Area residents check in with loved ones in Joplin
When Amber Lee heard about Sunday’s tornado in Joplin, Mo., the first thing she did was run to the phone to call her sister-in-law, who is an X-ray technician at St. John’s Regional Medical Center, which was hit hard by the twister.
“When my husband was on the phone, his face was just stone white. It was one of those deals where you didn’t know what the person on the other end was going to say,” Lee said.
A little relief was on the other end of that call. His sister’s shift at the hospital had ended just an hour before the tornado hit.

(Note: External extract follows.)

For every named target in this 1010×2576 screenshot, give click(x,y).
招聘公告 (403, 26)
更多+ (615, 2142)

Lee, a program director and operations manager for 92.9 The Bull in Lawrence, worked in Joplin for six years as a radio DJ and had both of her kids there. She was able to contact just about all of her friends in the city and reported they were all OK.
“When you’re talking to them yesterday ... they were assessing everything that just happened, coming out of basement ... speechless like ‘I’m fine,’” Lee said.

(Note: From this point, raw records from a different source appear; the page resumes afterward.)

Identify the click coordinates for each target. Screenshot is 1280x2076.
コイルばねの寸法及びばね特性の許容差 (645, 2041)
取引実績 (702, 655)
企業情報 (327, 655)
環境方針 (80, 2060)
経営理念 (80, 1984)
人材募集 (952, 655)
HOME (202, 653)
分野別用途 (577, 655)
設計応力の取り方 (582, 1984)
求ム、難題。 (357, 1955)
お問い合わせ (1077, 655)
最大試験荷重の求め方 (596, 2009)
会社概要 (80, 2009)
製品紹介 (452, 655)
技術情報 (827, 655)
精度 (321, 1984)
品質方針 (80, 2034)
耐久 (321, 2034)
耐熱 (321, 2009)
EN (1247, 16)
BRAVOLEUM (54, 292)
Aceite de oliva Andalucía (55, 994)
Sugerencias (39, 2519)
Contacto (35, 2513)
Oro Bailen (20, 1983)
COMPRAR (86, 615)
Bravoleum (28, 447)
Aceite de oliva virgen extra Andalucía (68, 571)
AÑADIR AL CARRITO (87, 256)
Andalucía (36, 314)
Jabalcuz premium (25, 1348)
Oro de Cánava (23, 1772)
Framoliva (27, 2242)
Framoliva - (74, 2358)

“Then you realize what actually happened. You just say ‘Oh God, oh God, oh God’ and ‘are you sure so-and-so’s OK? Are you sure so-and-so’s OK?’ Undescribable.”

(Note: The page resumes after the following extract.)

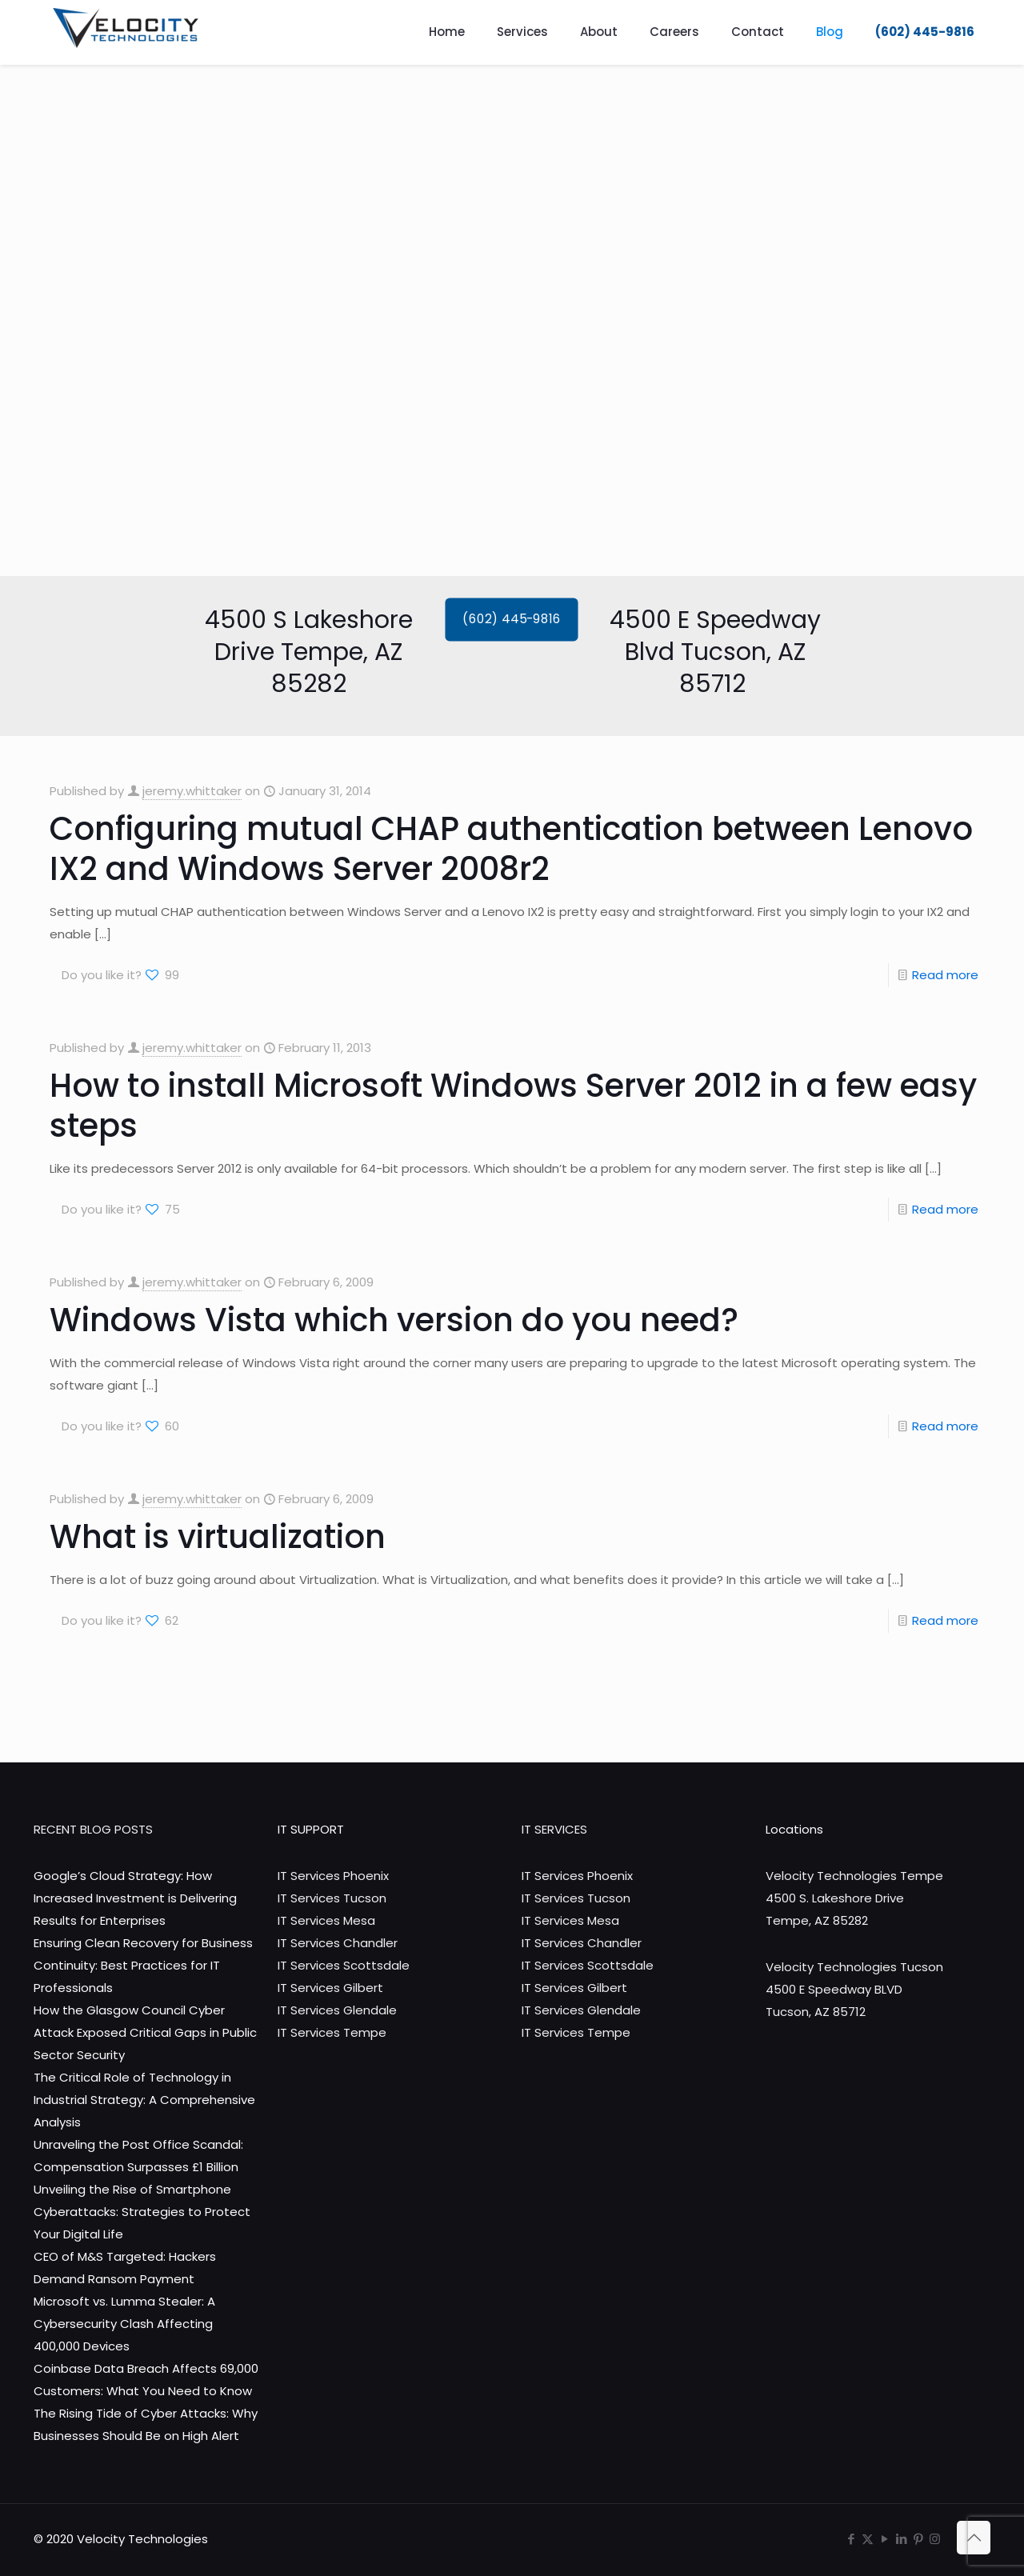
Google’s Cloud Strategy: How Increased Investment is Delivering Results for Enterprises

Jerry Banks, a Kansas University junior from Toronto, Kan., has two aunts and several cousins who live in Joplin. Banks first saw the news of the storm on Twitter and called his parents to let them know. His father was able to reach the rest of the family to confirm their safety and said one aunt’s house was one of two in its neighborhood that was not destroyed.
Despite Banks’ professional interests — he’s an atmospheric science major — his thoughts on the disaster are like anyone else’s.
“I hate seeing devastation like I’ve been seeing down there and Tuscaloosa (Ala.),” said Banks.